Access a function variable from outside the function in python

Question

I have a python function and would like to retrieve a value from outside the function. How can achieve that without to use global variable. I had an idea, if functions in python are objects then this could be a right solution?

def check_difficulty():
    if (difficulty == 1):
        check_difficulty.tries = 10
    elif (difficulty == 2):
        check_difficulty.tries = 5
    elif (difficulty == 3):
        check_difficulty.tries = 3


try:
    difficulty = int(input("Choose your difficulty: "))
    check_difficulty()

except ValueError:
    difficulty = int(input("Type a valid number: "))
    check_difficulty()

while check_difficulty.tries > 0:

I am new to python so excuse me...

Answer 1

If you want the question answered within the construct of your current code simply put your try, except before the function. You can call a function anywhere in the code it doesn't ave to be after the function is created . So something like this:

try:
    difficulty = int(input("Choose your difficulty: "))
    check_difficulty()

except ValueError:
    difficulty = int(input("Type a valid number: "))
    check_difficulty()

def check_difficulty():
    if (difficulty == 1):
        check_difficulty.tries = 10
    elif (difficulty == 2):
        check_difficulty.tries = 5
    elif (difficulty == 3):
        check_difficulty.tries = 3


while check_difficulty.tries > 0:

however, I would have to agree with the other answers and just kind of put everything together within the same loop and you won't have to worry about this. I created a guessing game recently that actually had something similar to this. Here is the difficulty portion of that code:

def guessing_game():
    again = ''
# Define guesses/lives
    while True:
        try:
            guesses_left = int(input('How many guess would you like(up to 4)?: '))
            if 1 > guesses_left or guesses_left > 4:
                print('You must choose between 1 and 4 for your guess amount. Try again.')
                continue
            break
        except:
            print('You must enter a valid number between 1 and 4. Try again.')

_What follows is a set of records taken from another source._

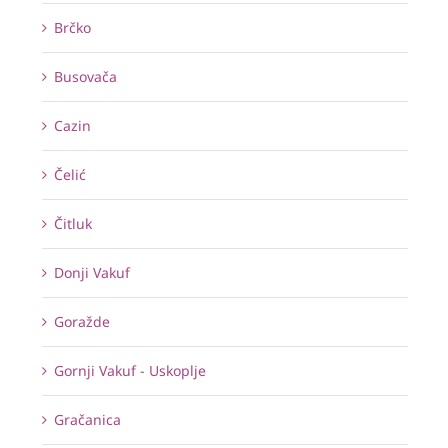
Brčko
Busovača
Cazin
Čelić
Čitluk
Donji Vakuf
Goražde
Gornji Vakuf - Uskoplje
Gračanica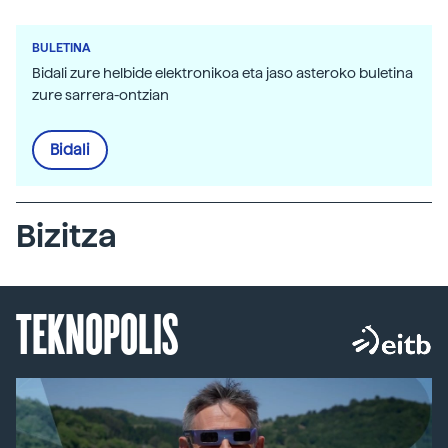
BULETINA
Bidali zure helbide elektronikoa eta jaso asteroko buletina
zure sarrera-ontzian
Bidali
Bizitza
TEKNOPOLIS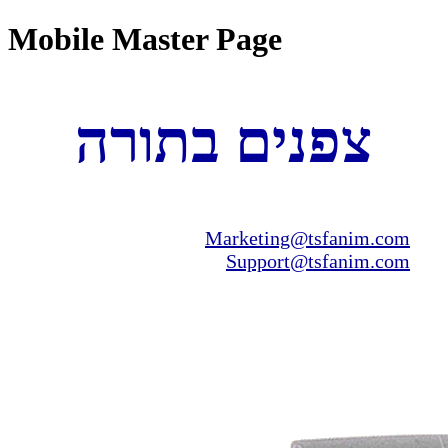
Mobile Master Page
צפנים בתורה
Marketing@tsfanim.com
Support@tsfanim.com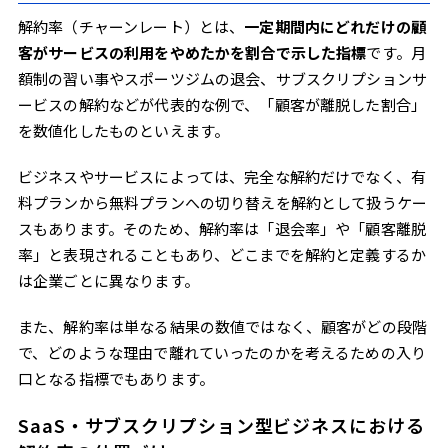
解約率（チャーンレート）とは、
一定期間内にどれだけの顧
客がサービスの利用をやめたかを割合で示した指標
です。月
額制の習い事やスポーツジムの退会、サブスクリプションサ
ービスの解約などが代表的な例で、「顧客が離脱した割合」
を数値化したものといえます。
ビジネスやサービスによっては、完全な解約だけでなく、有
料プランから無料プランへの切り替えを解約として扱うケー
スもあります。そのため、解約率は「退会率」や「顧客離脱
率」と表現されることもあり、どこまでを解約と定義するか
は企業ごとに異なります。
また、解約率は単なる結果の数値ではなく、顧客がどの段階
で、どのような理由で離れていったのかを考えるための入り
口となる指標でもあります。
SaaS・サブスクリプション型ビジネスにおける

# Define difficulty based on guesses_left
    difficulty = ''
    if guesses_left == 1:
        difficulty = 'Hard Mode'
    elif guesses_left == 2:
        difficulty = 'Medium Mode'
    elif guesses_left == 3:
        difficulty = 'Easy Mode'
    elif guesses_left == 4:
        difficulty = 'Super Easy Mode'

    print('You are playing on ' + difficulty + ' with ' + str(guesses_left) + ' guesses.')

#code continues under this line to finish#

Answer 2

You can change this to a class to get your tries:

class MyClass:
  def __init__(self):
    self.tries = 0
  def check_difficulty(self, difficulty):
    if (difficulty == 1):
        self.tries = 10
    elif (difficulty == 2):
        self.tries = 5
    elif (difficulty == 3):
        self.tries = 3

ch = MyClass()

try:
    difficulty = int(input("Choose your difficulty: "))
    ch.check_difficulty(difficulty)

except ValueError:
    difficulty = int(input("Type a valid number: "))
    ch.check_difficulty(difficulty)


ch.tries
# 5

Answer 3

if you use a while loop and put everything inside in a structured way, a function will not be needed.

Answer 4

def check_difficulty(difficulty):
    if (difficulty == 1):
        return 10
    elif (difficulty == 2):
        return 5
    elif (difficulty == 3):
        return 3

tries = 0
while tries > 0:
    difficulty = int(input("Choose your difficulty: "))

    tries = check_difficulty(difficulty)
    tries = tries - 1